**TASK BRIEF:**
Should a line below contain the word "Meyerode", report it.
________________
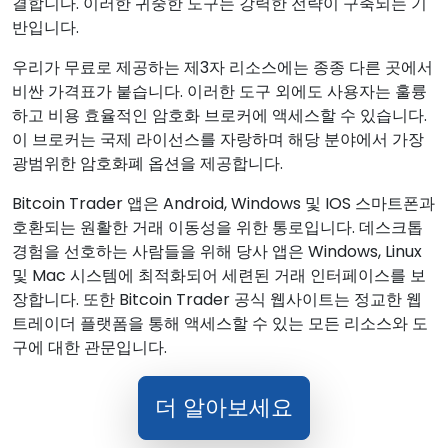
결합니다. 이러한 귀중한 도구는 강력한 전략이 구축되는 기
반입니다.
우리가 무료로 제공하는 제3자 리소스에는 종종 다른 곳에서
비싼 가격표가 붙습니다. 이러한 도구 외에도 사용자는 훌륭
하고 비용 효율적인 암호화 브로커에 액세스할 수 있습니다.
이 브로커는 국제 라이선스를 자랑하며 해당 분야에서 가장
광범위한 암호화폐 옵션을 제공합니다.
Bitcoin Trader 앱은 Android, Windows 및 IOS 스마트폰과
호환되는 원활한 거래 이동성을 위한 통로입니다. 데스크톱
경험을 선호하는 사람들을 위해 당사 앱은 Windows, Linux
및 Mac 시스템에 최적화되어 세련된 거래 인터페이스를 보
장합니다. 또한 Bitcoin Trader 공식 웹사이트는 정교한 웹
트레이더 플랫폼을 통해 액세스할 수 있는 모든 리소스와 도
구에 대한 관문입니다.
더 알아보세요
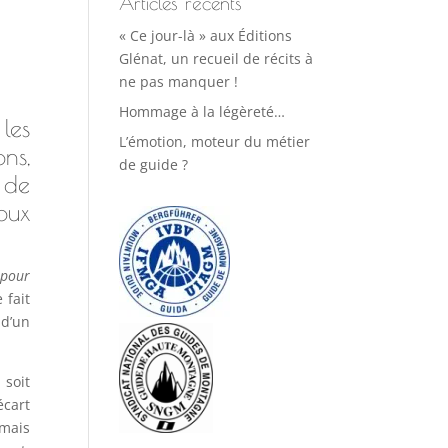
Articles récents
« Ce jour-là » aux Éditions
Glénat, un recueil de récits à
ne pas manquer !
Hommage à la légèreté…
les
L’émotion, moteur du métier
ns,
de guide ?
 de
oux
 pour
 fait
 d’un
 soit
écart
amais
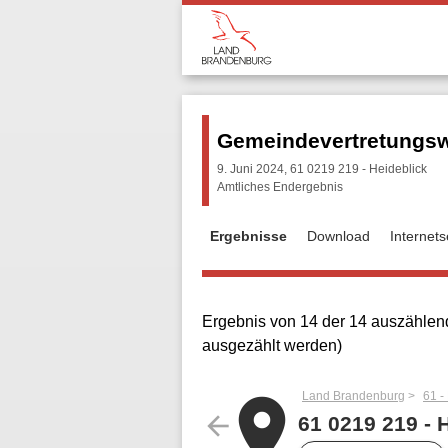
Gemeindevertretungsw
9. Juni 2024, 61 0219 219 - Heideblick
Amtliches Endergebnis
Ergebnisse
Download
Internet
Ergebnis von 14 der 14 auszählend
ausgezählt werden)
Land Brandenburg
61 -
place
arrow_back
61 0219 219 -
________________
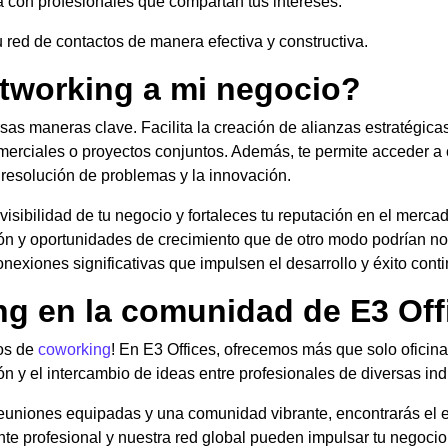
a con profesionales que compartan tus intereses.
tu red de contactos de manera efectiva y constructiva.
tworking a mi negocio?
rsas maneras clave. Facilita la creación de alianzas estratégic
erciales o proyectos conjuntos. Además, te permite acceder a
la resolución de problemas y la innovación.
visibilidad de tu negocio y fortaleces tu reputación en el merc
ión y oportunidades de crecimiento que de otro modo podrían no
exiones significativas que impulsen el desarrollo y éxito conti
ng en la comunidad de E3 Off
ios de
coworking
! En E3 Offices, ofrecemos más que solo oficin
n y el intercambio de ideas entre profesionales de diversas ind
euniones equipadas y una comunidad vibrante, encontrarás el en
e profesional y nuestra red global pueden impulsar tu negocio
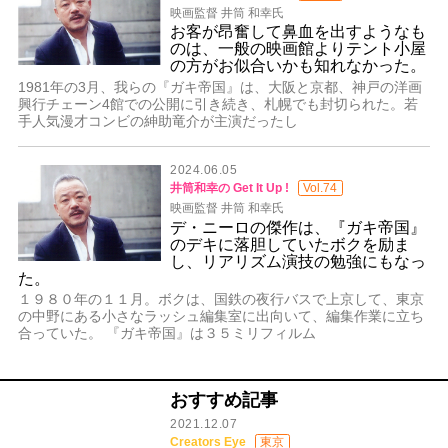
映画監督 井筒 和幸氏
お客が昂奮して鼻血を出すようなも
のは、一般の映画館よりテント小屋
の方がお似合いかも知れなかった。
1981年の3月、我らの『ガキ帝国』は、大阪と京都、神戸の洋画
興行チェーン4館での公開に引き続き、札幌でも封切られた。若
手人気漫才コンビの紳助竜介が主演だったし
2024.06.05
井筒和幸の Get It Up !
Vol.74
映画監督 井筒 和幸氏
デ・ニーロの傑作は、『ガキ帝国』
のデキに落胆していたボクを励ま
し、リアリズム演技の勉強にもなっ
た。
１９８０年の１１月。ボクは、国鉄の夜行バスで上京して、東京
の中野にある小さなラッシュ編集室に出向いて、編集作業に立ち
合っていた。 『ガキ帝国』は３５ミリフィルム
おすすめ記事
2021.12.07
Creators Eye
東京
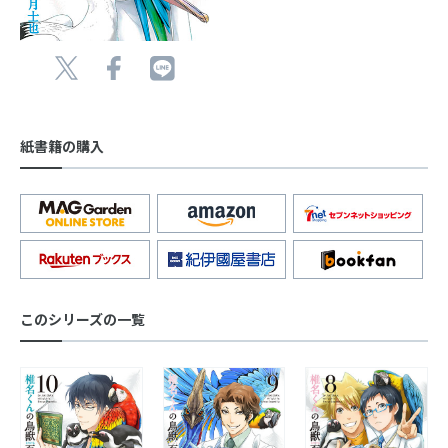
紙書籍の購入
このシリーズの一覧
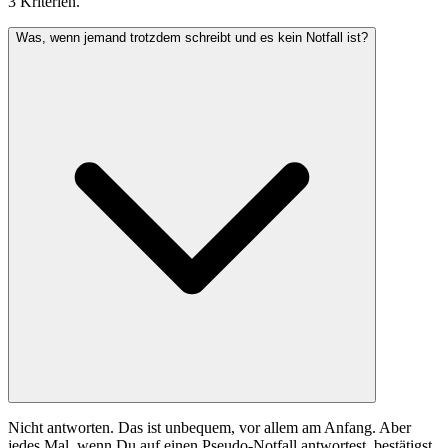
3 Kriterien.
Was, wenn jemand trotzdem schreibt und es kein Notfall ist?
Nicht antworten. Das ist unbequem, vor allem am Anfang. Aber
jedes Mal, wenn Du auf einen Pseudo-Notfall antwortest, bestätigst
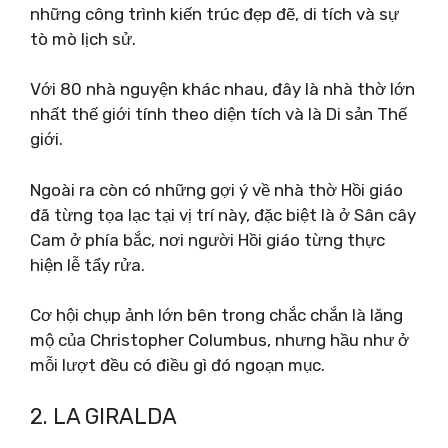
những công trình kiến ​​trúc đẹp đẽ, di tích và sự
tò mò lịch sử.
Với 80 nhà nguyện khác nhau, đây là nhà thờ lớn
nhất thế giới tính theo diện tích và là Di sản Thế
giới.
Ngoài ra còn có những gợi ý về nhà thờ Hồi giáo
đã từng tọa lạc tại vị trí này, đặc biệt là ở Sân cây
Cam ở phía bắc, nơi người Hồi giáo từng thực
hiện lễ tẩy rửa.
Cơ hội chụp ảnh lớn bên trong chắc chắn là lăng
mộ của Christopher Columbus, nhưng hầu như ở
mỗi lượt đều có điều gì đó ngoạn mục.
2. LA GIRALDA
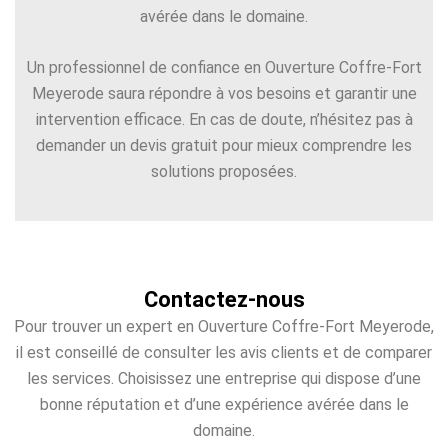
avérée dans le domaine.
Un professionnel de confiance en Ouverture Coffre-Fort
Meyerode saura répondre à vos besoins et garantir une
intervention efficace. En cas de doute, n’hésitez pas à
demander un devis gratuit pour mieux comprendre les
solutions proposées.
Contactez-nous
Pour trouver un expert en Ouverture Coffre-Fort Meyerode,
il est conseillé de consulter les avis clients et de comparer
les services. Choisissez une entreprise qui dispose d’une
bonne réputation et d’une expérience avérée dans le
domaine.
________________
**EXERCISE RESULT:**
Meyerode saura répondre à vos besoins et garantir une
Pour trouver un expert en Ouverture Coffre-Fort Meyerode,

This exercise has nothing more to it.